Juan Cuvi
Tres hechos ilustran la irresoluble contradicción entre formalidad legal e informalidad política. Por efectos prácticos, vale plantearlos en orden cronológico.
A la luz de las más recientes investigaciones, que más parecen una rigurosa programación de telenovela, la grave crisis que vive la Contraloría data de mucho tiempo atrás. El incendio del edificio en el Parque del Arbolito solo sería uno más de los episodios de esta interminable y vergonzosa serie institucional. Desde la designación del anterior contralor hasta la seguidilla de reemplazos, todo está envuelto en una densa nube de irregularidades. El debate público respecto de la insuficiencia jurídica únicamente sirve para disimular el perverso juego de intereses económicos que subyace al desempeño de los funcionarios involucrados en el drama.
Difícilmente la designación de la nueva autoridad escapará a esta lógica.
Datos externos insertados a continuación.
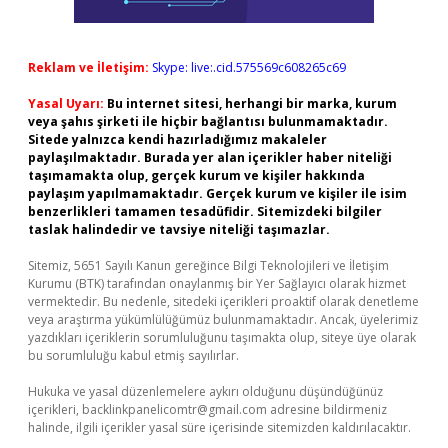
Reklam ve İletişim:
Skype: live:.cid.575569c608265c69
Yasal Uyarı:
Bu internet sitesi, herhangi bir marka, kurum
veya şahıs şirketi ile hiçbir bağlantısı bulunmamaktadır.
Sitede yalnızca kendi hazırladığımız makaleler
paylaşılmaktadır. Burada yer alan içerikler haber niteliği
taşımamakta olup, gerçek kurum ve kişiler hakkında
paylaşım yapılmamaktadır. Gerçek kurum ve kişiler ile isim
benzerlikleri tamamen tesadüfidir. Sitemizdeki bilgiler
taslak halindedir ve tavsiye niteliği taşımazlar.
Sitemiz, 5651 Sayılı Kanun gereğince Bilgi Teknolojileri ve İletişim
Kurumu (BTK) tarafından onaylanmış bir Yer Sağlayıcı olarak hizmet
vermektedir. Bu nedenle, sitedeki içerikleri proaktif olarak denetleme
veya araştırma yükümlülüğümüz bulunmamaktadır. Ancak, üyelerimiz
yazdıkları içeriklerin sorumluluğunu taşımakta olup, siteye üye olarak
bu sorumluluğu kabul etmiş sayılırlar.
Hukuka ve yasal düzenlemelere aykırı olduğunu düşündüğünüz
içerikleri,
backlinkpanelicomtr@gmail.com
adresine bildirmeniz
halinde, ilgili içerikler yasal süre içerisinde sitemizden kaldırılacaktır.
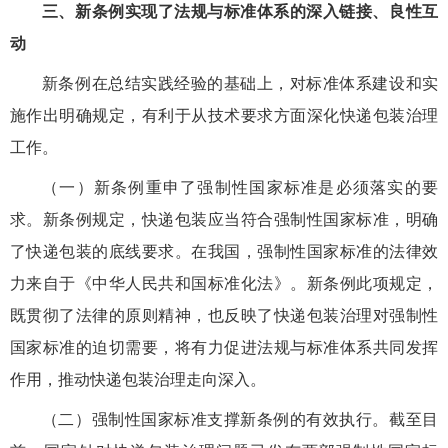
三、新条例实现了法规与标准体系的深入链接、良性互
动
新条例在总结实践经验的基础上，对标准体系建设和实
施作出明确规定，有利于从技术要求方面深化快递包装治理
工作。
（一）新条例重申了强制性国家标准是必须落实的要
求。新条例规定，快递包装应当符合强制性国家标准，明确
了快递包装的底线要求。在我国，强制性国家标准的法律效
力来自于《中华人民共和国标准化法》。新条例此项规定，
既贯彻了法律的原则精神，也反映了快递包装治理对强制性
国家标准的迫切需要，将有力促进法规与标准体系共同发挥
作用，推动快递包装治理走向深入。
（二）强制性国家标准支撑新条例的有效执行。截至目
La vieja admonición respecto de la “politización” de las instituciones es la mejor estrategia para torpedear un hecho que es eminentemente político, y así poder llevarlo al terreno de los amarres partidistas. ¿Qué más, sino un acto político, es el nombramiento del principal funcionario encargado de velar por los fondos públicos del Estado?
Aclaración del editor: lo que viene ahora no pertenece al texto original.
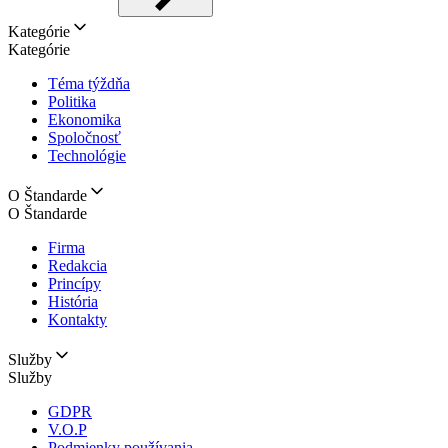
Kategórie
Kategórie
Téma týždňa
Politika
Ekonomika
Spoločnosť
Technológie
O Štandarde
O Štandarde
Firma
Redakcia
Princípy
História
Kontakty
Služby
Služby
GDPR
V.O.P
Podmienky používania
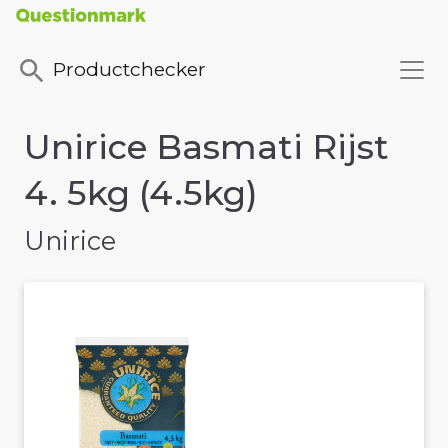
Productchecker
Unirice Basmati Rijst
4. 5kg (4.5kg)
Unirice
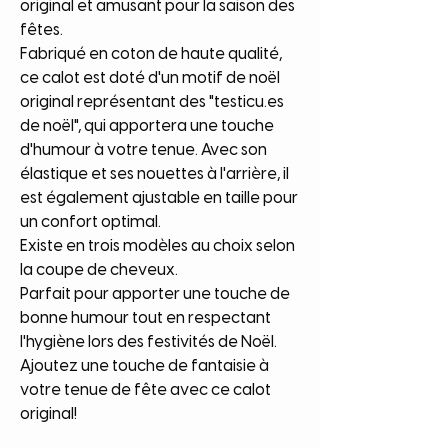
original et amusant pour la saison des
fêtes.
Fabriqué en coton de haute qualité,
ce calot est doté d'un motif de noël
original représentant des "testicu.es
de noël", qui apportera une touche
d'humour à votre tenue. Avec son
élastique et ses nouettes à l'arrière, il
est également ajustable en taille pour
un confort optimal.
Existe en trois modèles au choix selon
la coupe de cheveux.
Parfait pour apporter une touche de
bonne humour tout en respectant
l'hygiène lors des festivités de Noël.
Ajoutez une touche de fantaisie à
votre tenue de fête avec ce calot
original!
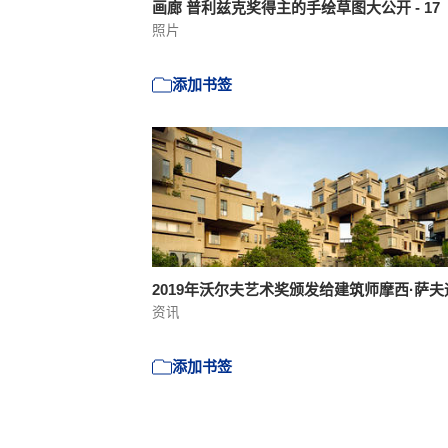
画廊 普利兹克奖得主的手绘草图大公开 - 17
照片
添加书签
2019年沃尔夫艺术奖颁发给建筑师摩西·萨
资讯
添加书签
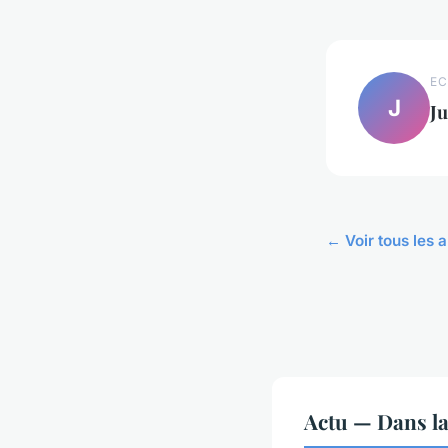
EC
J
Ju
← Voir tous les a
Actu — Dans l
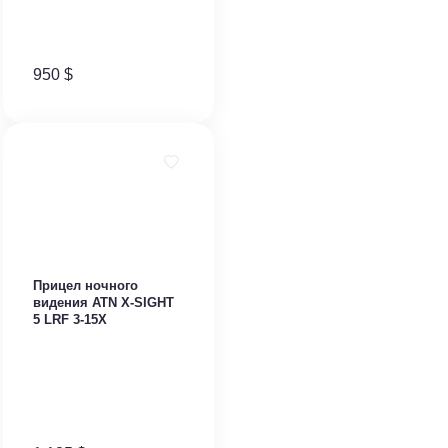
950
$
Прицел ночного
видения ATN X-SIGHT
5 LRF 3-15X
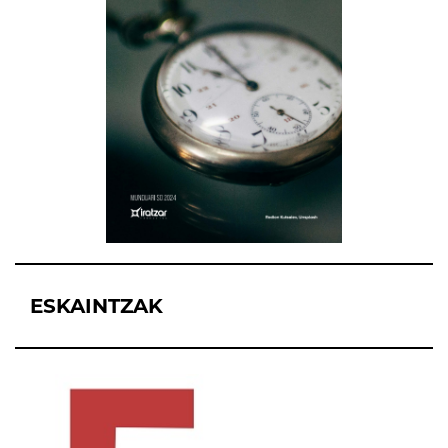
ESKAINTZAK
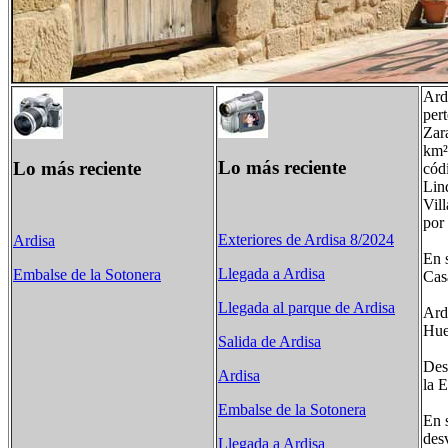
Ard
pert
Zar
km²
Lo más reciente
Lo más reciente
cód
Lin
Vill
por
Exteriores de Ardisa 8/2024
Ardisa
En s
Llegada a Ardisa
Embalse de la Sotonera
Cas
Llegada al parque de Ardisa
Ard
Hue
Salida de Ardisa
Des
Ardisa
la 
Embalse de la Sotonera
En 
des
Llegada a Ardisa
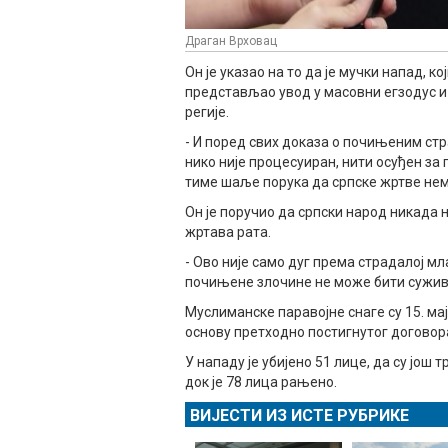
Драган Врховац
Он је указао на то да је мучки напад, к
представљао увод у масовни егзодус и
регије.
- И поред свих доказа о почињеним ст
нико није процесуиран, нити осуђен за
тиме шаље порука да српске жртве нем
Он је поручио да српски народ никада 
жртава рата.
- Ово није само дуг према страдалој м
почињене злочине не може бити суживо
Муслиманске паравојне снаге су 15. маја
основу претходно постигнутог договора
У нападу је убијено 51 лице, да су јо
док је 78 лица рањено.
ВИЈЕСТИ ИЗ ИСТЕ РУБРИКЕ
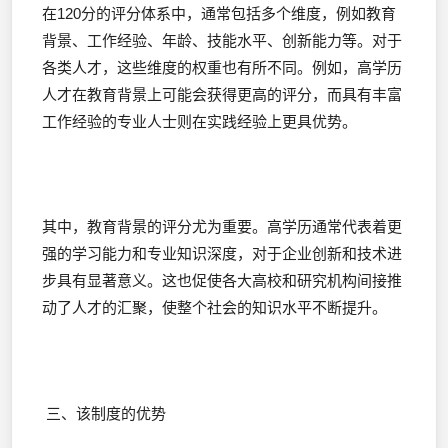
在120分的评分体系中，通常包括多个维度，例如教育
背景、工作经验、年龄、技能水平、创新能力等。对于
各类人才，这些维度的权重也有所不同。例如，高学历
人才在教育背景上可能会获得更高的评分，而具有丰富
工作经验的专业人士则在实践经验上更具优势。
其中，教育背景的评分尤为重要。高学历通常代表着更
强的学习能力和专业知识深度，对于企业创新和技术进
步具有显著意义。这也促使各大高校和研究机构间接推
动了人才的汇聚，使整个社会的知识水平不断提升。
三、该制度的优势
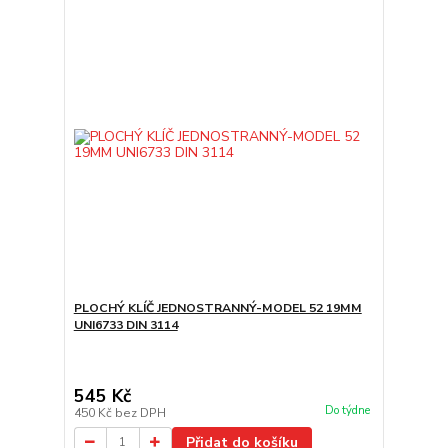
PLOCHÝ KLÍČ JEDNOSTRANNÝ-MODEL 52 19MM
UNI6733 DIN 3114
545 Kč
Do týdne
450 Kč
bez DPH
Přidat do košíku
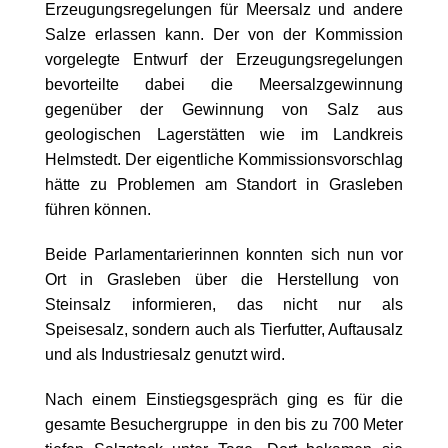
Erzeugungsregelungen für Meersalz und andere
Salze erlassen kann. Der von der Kommission
vorgelegte Entwurf der Erzeugungsregelungen
bevorteilte dabei die Meersalzgewinnung
gegenüber der Gewinnung von Salz aus
geologischen Lagerstätten wie im Landkreis
Helmstedt. Der eigentliche Kommissionsvorschlag
hätte zu Problemen am Standort in Grasleben
führen können.
Beide Parlamentarierinnen konnten sich nun vor
Ort in Grasleben über die Herstellung von
Steinsalz informieren, das nicht nur als
Speisesalz, sondern auch als Tierfutter, Auftausalz
und als Industriesalz genutzt wird.
Nach einem Einstiegsgespräch ging es für die
gesamte Besuchergruppe in den bis zu 700 Meter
Muy diferente es que esa designación esté atravesada por irregularidades, vicios de procedimiento, actos de corrupción o intereses de pequeños grupos de poder. Por ejemplo, cuando se designa a una persona que no cumple con los requisitos éticos y legales establecidos solamente porque va con la consigna de administrar el organismo con dedicatoria.
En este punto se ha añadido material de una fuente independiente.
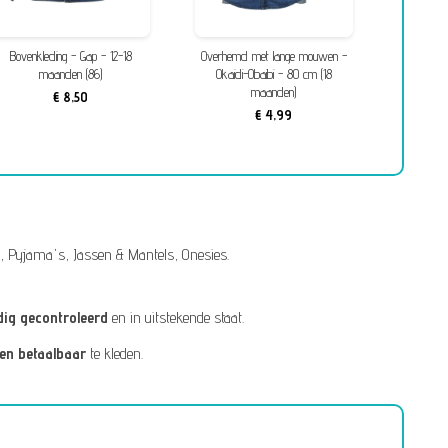
Bovenkleding - Gap - 12-18
Overhemd met lange mouwen -
Overhemd
maanden (86)
Okaidi-Obaibi - 80 cm (18
Tape à l
maanden)
€ 8,50
€ 4,99
,
Pyjama's
,
Jassen & Mantels
,
Onesies
.
dig gecontroleerd
en in uitstekende staat.
 en betaalbaar
te kleden.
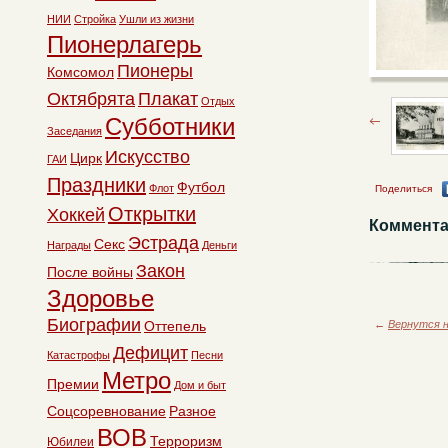
НИИ
Стройка
Ушли из жизни
Пионерлагерь
Пионеры
Комсомол
Октябрята
Плакат
Отдых
Субботники
Заседания
Искусство
Цирк
ГАИ
Праздники
Футбол
Флот
Поделиться
Открытки
Хоккей
Коммента
Эстрада
Секс
Награды
Деньги
Закон
После войны
Здоровье
Биографии
←
Вернутся н
Оттепель
Дефицит
Катастрофы
Песни
Метро
Премии
Дом и быт
Соцсоревнование
Разное
ВОВ
Терроризм
Юбилеи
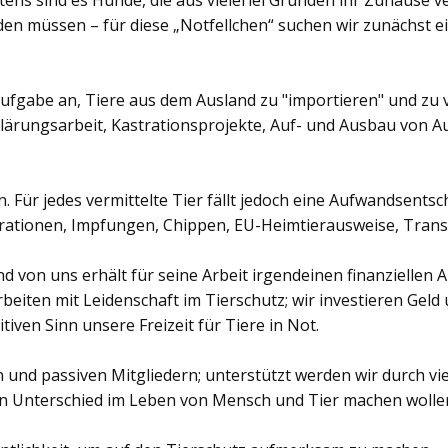
tens sind es Hunde, die aus vielerlei Gründen ihr Zuhause 
n müssen – für diese „Notfellchen“ suchen wir zunächst ei
Aufgabe an, Tiere aus dem Ausland zu "importieren" und zu 
lärungsarbeit, Kastrationsprojekte, Auf- und Ausbau von 
n. Für jedes vermittelte Tier fällt jedoch eine Aufwandsents
rationen, Impfungen, Chippen, EU-Heimtierausweise, Trans
d von uns erhält für seine Arbeit irgendeinen finanziellen A
iten mit Leidenschaft im Tierschutz; wir investieren Geld u
tiven Sinn unsere Freizeit für Tiere in Not.
n und passiven Mitgliedern; unterstützt werden wir durch vi
en Unterschied im Leben von Mensch und Tier machen wolle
Otro hecho que desconcierta por su incoherencia es el proceso de remoción del alcalde de Quito. En principio, no se debería necesitar de tantos trámites para cesar a una autoridad que ha sido inculpada en un acto ilícito. Es más, lo mínimo que espera una ciudadanía consciente de sus derechos es la renuncia temporal o definitiva de ese funcionario. No obstante, la arbitrariedad de Jorge Yunda terminó paralizando a la administración municipal durante varios meses.
La solución final tampoco brilla por su coherencia. Al final primó el pragmatismo político: nadie sabe si la flamante vicealcaldesa es una decepcionada del correísmo o es su caballo de troya. Lo único cierto es que la necesidad se impuso sobre la coherencia política e ideológica, con lo cual queda tendida la mesa para nuevos embrollos.
La reactivación del Convenio Internacional de Arreglo de Diferencias relativas a Inversiones (CIADI) completa este panorama de incongruencias. El artículo 422 de la Constitución es taxativo a propósito de la prohibición de ceder jurisdicción soberana en controversias contractuales o comerciales. Sin embargo, desde los sectores empresariales interesados en hacer negocios se argumenta que el contenido del artículo no se refiere explícitamente a las inversiones, como si detrás de cualquier inversión extranjera no existiera un contrato que establece condiciones.
La puesta de mano del gobierno (es decir, la política de los hechos consumados) provocó que inclusive la Corte Constitucional realice una interpretación forzada del artículo 419, para allanar el camino a la reactivación del CIADI. En la práctica, la reactivación económica se convierte en una aplanadora de las leyes y los derechos.